An example of just a few years ago, may have been gaps in high performing team members with a solid background in technology. Now a new twist on technology is artificial intelligence (AI). Would increasing AI broaden product reach or enhance data gathering for your future goals? What recruiting strategies must in place to locate this talent? Technology talent is not likely to be found in the same places or with the same strategies as marketing, product, or sales talent.

Digging a little deeper, what benefits and perks do high performers seek from an organization? Yes, they want the opportunities to utilize their talents, but other considerations depending on the size of the organization might be:

  • Corporate jets
  • Corporate vehicles
  • Bonuses
  • Stock options
  • Dividends
  • Event tickets
  • Development opportunities

Keep in mind that both the hiring and onboarding experiences need to be pleasant. If you are not going to treat a candidate well, how can you expect them to follow-through with the application or onboarding process?

  • Look Beyond the Job Description

High performers have talents, skills and attributes that are essentials for successful HPTs. While you may have some that you would want to add to the list, the items below are a good start.

  • Strategic Thinkers. While just about everyone has an idea of what strategic thinking is, most everyone can agree that it is the ability to “see ahead.” Henry Mintzberg, a well-known consultant from Canada takes this “seeing” a bit further and suggests that to be a strategic thinker , one must have the ability to not only “see” ahead, but see behind, above, below, beside, beyond, and see it through.
  • Have a sense of Urgency: Hiring people who can’t make decisions, who procrastinate, or don’t see that things need to get done, have no place on an HPT.
  • Behave Ethically.
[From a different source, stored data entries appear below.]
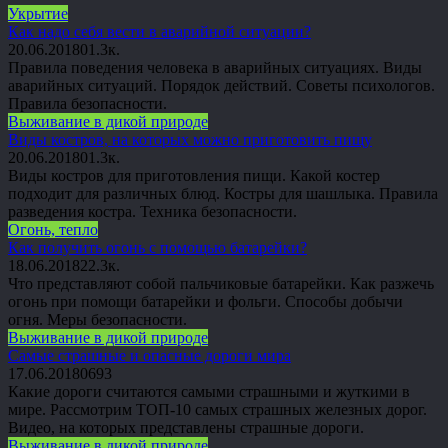
Укрытие
Как надо себя вести в аварийной ситуации?
20.06.2018
0
1.3к.
Правила поведения человека в аварийных ситуациях. Виды
аварийных ситуаций. Порядок действий. Советы психологов.
Правила безопасности.
Выживание в дикой природе
Виды костров, на которых можно приготовить пищу
20.06.2018
0
1.3к.
Виды костров для приготовления пищи. Какой костер
подходит для различных блюд. Костры для шашлыка. Правила
разведения костра. Техника безопасности.
Огонь, тепло
Как получить огонь с помощью батарейки?
18.06.2018
2
2.3к.
Что представляют собой пальчиковые батарейки. Как разжечь
огонь при помощи батарейки и фольги. Способы добычи
огня. Меры безопасности.
Выживание в дикой природе
Самые страшные и опасные дороги мира
17.06.2018
0
693
Какие дороги считаются самыми страшными и жуткими в
мире. Рассмотрим ТОП-10 самых страшных железных дорог.
Видео, на которых представлены страшные дороги.
Выживание в дикой природе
Hiring someone who is unethical will not build your organization’s reputation.
  • Self-starters: Micromanaging is not a good management strategy on a leaders’ part and someone who needs to be micromanaged is not a high performer.
  • Job Fit

Even if someone was a high performer at their previous organization doesn’t mean they will be a success at your organization if they are in the wrong position. Your hiring strategy must include hiring for job fit. Anything less is a recipe for failure.

As part of your hiring strategy, assessments, background checks, and interview questions can be utilized to measure data and gain information on candidates to ensure they are a good cultural fit, have the skills and attributes your organizations requires to achieve your goals and that they fit the job. Implementing hiring strategies doesn’t have to be rocket science, but it does need to well, strategic.